Jakarta, Torangbisa.com – Operasi tangkap tangan (OTT) Komisi Pemberantasan Korupsi (KPK) di Kabupaten Bogor, Jawa Barat, menyeret sejumlah nama dari berbagai latar belakang.
Tak hanya pejabat Kementerian Agraria dan Tata Ruang/Badan Pertanahan Nasional (ATR/BPN), bos perusahaan properti hingga politikus turut diamankan.
Total ada 17 orang yang diamankan dalam operasi senyap yang digelar KPK pada Senin (14/9/2026).
Salah satu pihak yang terjaring OTT yakni Presiden Direktur PT Summarecon Agung Tbk, Adrianto Pitojo Adhi.
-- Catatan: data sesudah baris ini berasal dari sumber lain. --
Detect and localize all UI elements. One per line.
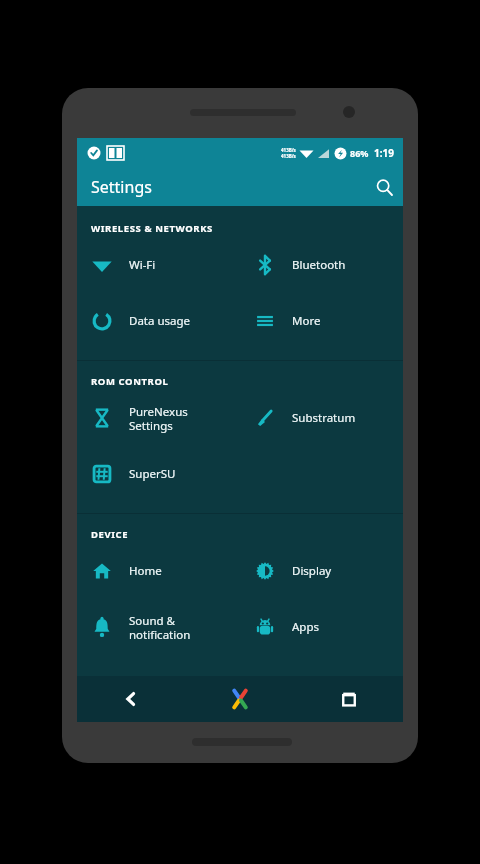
button[interactable]: Sound & notification [77, 599, 240, 655]
staticText: 413B/s [281, 147, 296, 153]
staticText: More [292, 313, 321, 329]
button[interactable]: Search [365, 168, 403, 206]
button[interactable]: Back [77, 676, 185, 722]
staticText: Substratum [292, 410, 356, 426]
staticText: SuperSU [129, 466, 176, 482]
button[interactable]: PureNexus Settings [77, 390, 240, 446]
staticText: Sound & notification [129, 613, 191, 642]
staticText: 86% [350, 147, 369, 159]
staticText: 413B/s [281, 153, 296, 159]
staticText: Apps [292, 619, 320, 635]
button[interactable]: More [240, 293, 403, 349]
staticText: PureNexus Settings [129, 404, 188, 433]
staticText: Wi-Fi [129, 257, 156, 273]
button[interactable]: Data usage [77, 293, 240, 349]
staticText: Display [292, 563, 332, 579]
staticText: WIRELESS & NETWORKS [91, 222, 213, 235]
staticText: DEVICE [91, 528, 129, 541]
staticText: Bluetooth [292, 257, 346, 273]
button[interactable]: Bluetooth [240, 237, 403, 293]
button[interactable]: Home [185, 676, 294, 722]
button[interactable]: Recent apps [294, 676, 403, 722]
button[interactable]: Home [77, 543, 240, 599]
staticText: 1:19 [374, 146, 394, 160]
staticText: Home [129, 563, 162, 579]
staticText: Settings [91, 176, 152, 198]
button[interactable]: Apps [240, 599, 403, 655]
button[interactable]: Substratum [240, 390, 403, 446]
staticText: ROM CONTROL [91, 375, 169, 388]
button[interactable]: Display [240, 543, 403, 599]
button[interactable]: SuperSU [77, 446, 240, 502]
staticText: Data usage [129, 313, 191, 329]
button[interactable]: Wi-Fi [77, 237, 240, 293]
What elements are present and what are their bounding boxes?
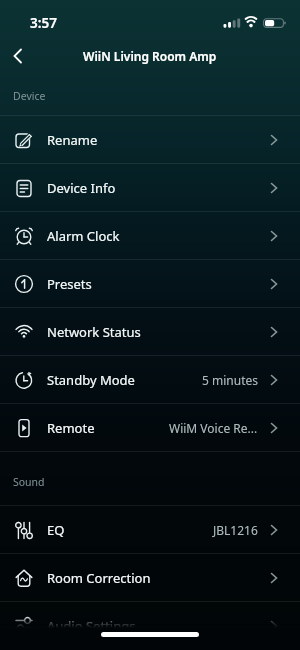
staticText: Device Info xyxy=(47,179,116,197)
staticText: WiiM Voice Re... xyxy=(169,420,258,436)
button[interactable] xyxy=(6,44,30,68)
button[interactable]: Device Info xyxy=(0,164,300,211)
button[interactable]: Standby Mode xyxy=(0,356,300,403)
button[interactable]: EQ xyxy=(0,506,300,553)
button[interactable]: Presets xyxy=(0,260,300,307)
button[interactable]: Rename xyxy=(0,116,300,163)
staticText: 5 minutes xyxy=(202,372,258,388)
staticText: Device xyxy=(13,89,46,103)
button[interactable]: Alarm Clock xyxy=(0,212,300,259)
staticText: EQ xyxy=(47,521,65,539)
staticText: Audio Settings xyxy=(47,617,136,635)
staticText: JBL1216 xyxy=(213,522,258,538)
button[interactable]: Room Correction xyxy=(0,554,300,601)
button[interactable]: Remote xyxy=(0,404,300,451)
staticText: 3:57 xyxy=(30,14,57,32)
staticText: Sound xyxy=(13,475,45,489)
staticText: Alarm Clock xyxy=(47,227,120,245)
button[interactable]: Network Status xyxy=(0,308,300,355)
staticText: Rename xyxy=(47,131,98,149)
staticText: Presets xyxy=(47,275,92,293)
button[interactable]: Audio Settings xyxy=(0,602,300,649)
staticText: WiiN Living Room Amp xyxy=(83,48,217,64)
staticText: Network Status xyxy=(47,323,141,341)
staticText: Standby Mode xyxy=(47,371,135,389)
staticText: Remote xyxy=(47,419,95,437)
staticText: Room Correction xyxy=(47,569,151,587)
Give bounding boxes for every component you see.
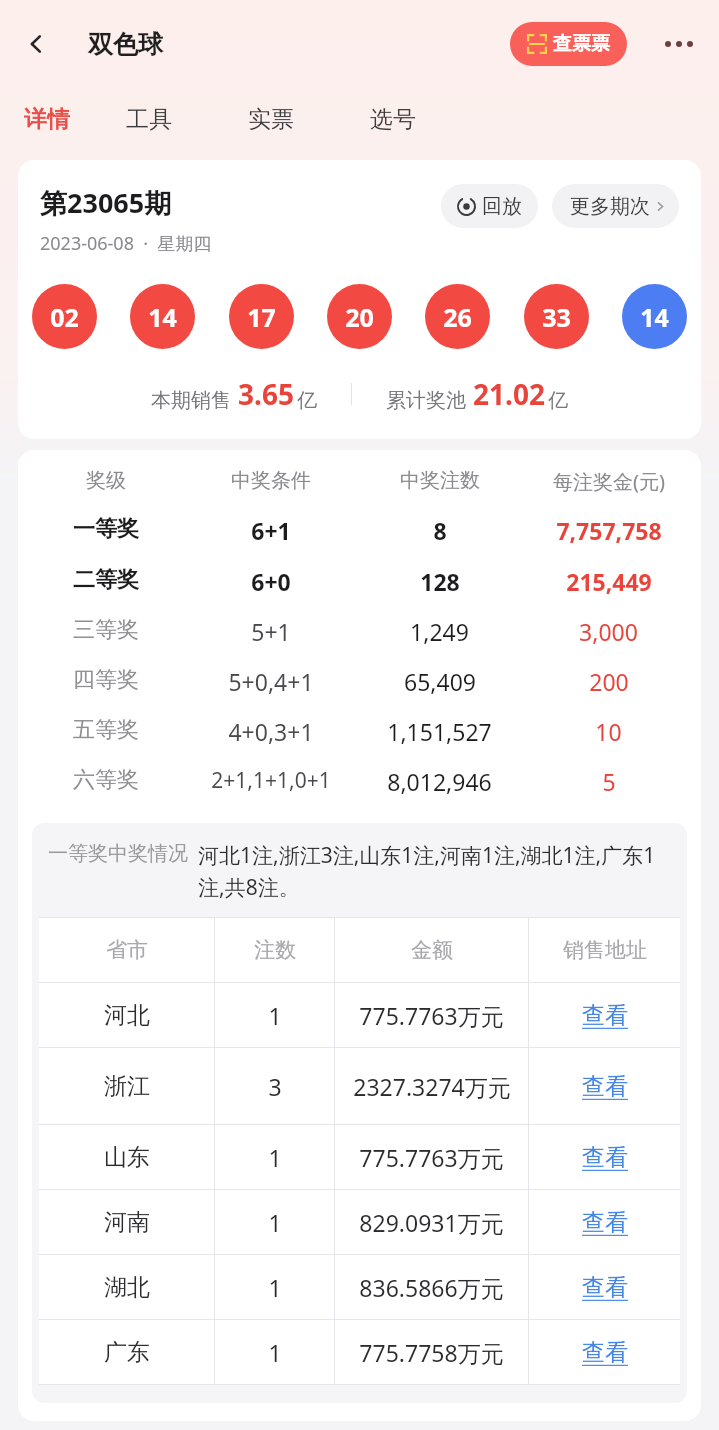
staticText: 20 (345, 300, 374, 334)
staticText: 775.7763万元 (359, 1000, 504, 1031)
staticText: 中奖注数 (400, 468, 480, 493)
staticText: 1 (268, 1000, 282, 1031)
staticText: 1 (268, 1337, 282, 1368)
staticText: 17 (247, 300, 276, 334)
staticText: 山东 (104, 1143, 150, 1172)
staticText: 第23065期 (40, 184, 172, 221)
button[interactable]: 选号 (370, 88, 492, 150)
staticText: 775.7758万元 (359, 1337, 504, 1368)
staticText: 查看 (582, 1338, 628, 1367)
button[interactable]: 工具 (126, 88, 248, 150)
button[interactable]: 更多期次 (552, 184, 679, 228)
staticText: 2327.3274万元 (353, 1071, 511, 1102)
staticText: 选号 (370, 105, 416, 134)
staticText: 829.0931万元 (359, 1207, 504, 1238)
staticText: 1 (268, 1207, 282, 1238)
staticText: 本期销售 (151, 388, 231, 413)
staticText: 8 (433, 515, 447, 546)
staticText: 工具 (126, 105, 172, 134)
staticText: 四等奖 (73, 666, 139, 694)
staticText: 六等奖 (73, 766, 139, 794)
button[interactable]: 查看 (529, 1048, 680, 1124)
staticText: 浙江 (104, 1072, 150, 1101)
staticText: 2023-06-08 · 星期四 (40, 231, 212, 256)
button[interactable]: 查看 (529, 1190, 680, 1254)
staticText: 实票 (248, 105, 294, 134)
staticText: 查看 (582, 1208, 628, 1237)
staticText: 一等奖中奖情况 (48, 841, 188, 866)
staticText: 33 (542, 300, 571, 334)
staticText: 河北1注,浙江3注,山东1注,河南1注,湖北1注,广东1注,共8注。 (198, 841, 671, 901)
staticText: 更多期次 (570, 194, 650, 219)
staticText: 5 (602, 766, 616, 797)
staticText: 金额 (411, 937, 453, 963)
staticText: 省市 (106, 937, 148, 963)
staticText: 查看 (582, 1072, 628, 1101)
staticText: 回放 (482, 194, 522, 219)
staticText: 1 (268, 1142, 282, 1173)
staticText: 查看 (582, 1273, 628, 1302)
staticText: 销售地址 (563, 937, 647, 963)
staticText: 8,012,946 (387, 766, 492, 797)
staticText: 14 (640, 300, 669, 334)
staticText: 02 (50, 300, 79, 334)
staticText: 4+0,3+1 (228, 716, 314, 747)
staticText: 3,000 (579, 616, 638, 647)
staticText: 累计奖池 (386, 388, 466, 413)
staticText: 10 (595, 716, 622, 747)
button[interactable]: 回放 (441, 184, 538, 228)
staticText: 双色球 (88, 29, 163, 60)
staticText: 1,249 (410, 616, 469, 647)
staticText: 详情 (24, 105, 70, 134)
staticText: 奖级 (86, 468, 126, 493)
staticText: 五等奖 (73, 716, 139, 744)
staticText: 775.7763万元 (359, 1142, 504, 1173)
staticText: 查票票 (553, 32, 610, 56)
staticText: 三等奖 (73, 616, 139, 644)
staticText: 5+1 (251, 616, 291, 647)
staticText: 中奖条件 (231, 468, 311, 493)
staticText: 每注奖金(元) (553, 468, 665, 495)
staticText: 7,757,758 (556, 515, 662, 546)
staticText: 836.5866万元 (359, 1272, 504, 1303)
staticText: 1,151,527 (387, 716, 492, 747)
staticText: 26 (443, 300, 472, 334)
staticText: 14 (148, 300, 177, 334)
staticText: 2+1,1+1,0+1 (211, 766, 331, 795)
staticText: 3 (268, 1071, 282, 1102)
button[interactable]: 查看 (529, 1320, 680, 1384)
staticText: 200 (589, 666, 629, 697)
staticText: 21.02 (473, 375, 545, 413)
button: 销售地址 (529, 918, 680, 982)
button[interactable]: 查看 (529, 1255, 680, 1319)
button[interactable]: 查看 (529, 1125, 680, 1189)
staticText: 查看 (582, 1143, 628, 1172)
staticText: 1 (268, 1272, 282, 1303)
staticText: 128 (420, 566, 460, 597)
button[interactable]: 实票 (248, 88, 370, 150)
staticText: 河南 (104, 1208, 150, 1237)
staticText: 二等奖 (73, 566, 139, 594)
button[interactable]: 详情 (24, 88, 126, 150)
button[interactable]: Back (8, 16, 64, 72)
staticText: 湖北 (104, 1273, 150, 1302)
staticText: 注数 (254, 937, 296, 963)
staticText: 亿 (297, 388, 317, 413)
staticText: 查看 (582, 1001, 628, 1030)
button[interactable]: 查票票 (510, 22, 627, 66)
button[interactable]: More options (651, 16, 707, 72)
staticText: 广东 (104, 1338, 150, 1367)
staticText: 65,409 (404, 666, 476, 697)
staticText: 3.65 (238, 375, 294, 413)
staticText: 6+0 (251, 566, 291, 597)
staticText: 5+0,4+1 (228, 666, 314, 697)
button[interactable]: 查看 (529, 983, 680, 1047)
staticText: 6+1 (251, 515, 291, 546)
staticText: 亿 (548, 388, 568, 413)
staticText: 河北 (104, 1001, 150, 1030)
staticText: 一等奖 (73, 515, 139, 543)
staticText: 215,449 (566, 566, 652, 597)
Keterlibatan petinggi perusahaan properti tersebut dikonfirmasi langsung oleh KPK.
“Benar,” kata Juru Bicara KPK Budi Prasetyo saat dikonfirmasi melalui pesan singkat, Selasa (15/9/2026).
Selain bos Summarecon, KPK turut mengamankan sejumlah pejabat ATR/BPN. Mereka di antaranya Direktur Jenderal (Dirjen) Pengendalian dan Penertiban Tanah dan Ruang (PPTR) Lampri, Kepala Kantor Pertanahan (Kantah) Kabupaten Bogor I Sontang Coin Manurung, serta Kepala Kantah Tangerang Kota Tardi.
“Di antaranya Dirjen di lingkungan Kementerian ATR/BPN, kemudian Kepala Kantah di Kabupaten Bogor, dan juga Kepala Kantah di Tangerang, serta beberapa pihak lainnya,” ujar Budi.
Operasi tangkap tangan ini juga menyeret politikus Partai Golkar Fahd El Fouz alias Fahd A Rafiq dan eks Bupati Kebumen Arif Sugiyanto.
Menurut Budi, rangkaian OTT tersebut berkaitan dengan dugaan pengurusan Hak Guna Bangunan (HGB) di wilayah Kabupaten Bogor. Selain itu, KPK juga mendalami dugaan penerimaan lainnya.
“Adapun peristiwa tertangkap tangan ini diduga terkait dengan proses pengurusan HGB, Hak Guna Bangunan, di wilayah Kabupaten Bogor dan juga terkait dengan adanya dugaan penerimaan-penerimaan lainnya,” kata Budi.
Budi secara khusus menyebut Summarecon sebagai salah satu pihak yang berkaitan dengan proses pengurusan HGB di wilayah Kabupaten Bogor.
“Di wilayah Kabupaten Bogor, ini pihaknya yaitu Summarecon,” ucapnya.
KPK masih melakukan pemeriksaan terhadap 17 orang yang diamankan. Setelah proses pemeriksaan, lembaga antirasuah akan menentukan status hukum para pihak berdasarkan hasil penyelidikan dan bukti-bukti yang ditemukan dalam OTT tersebut.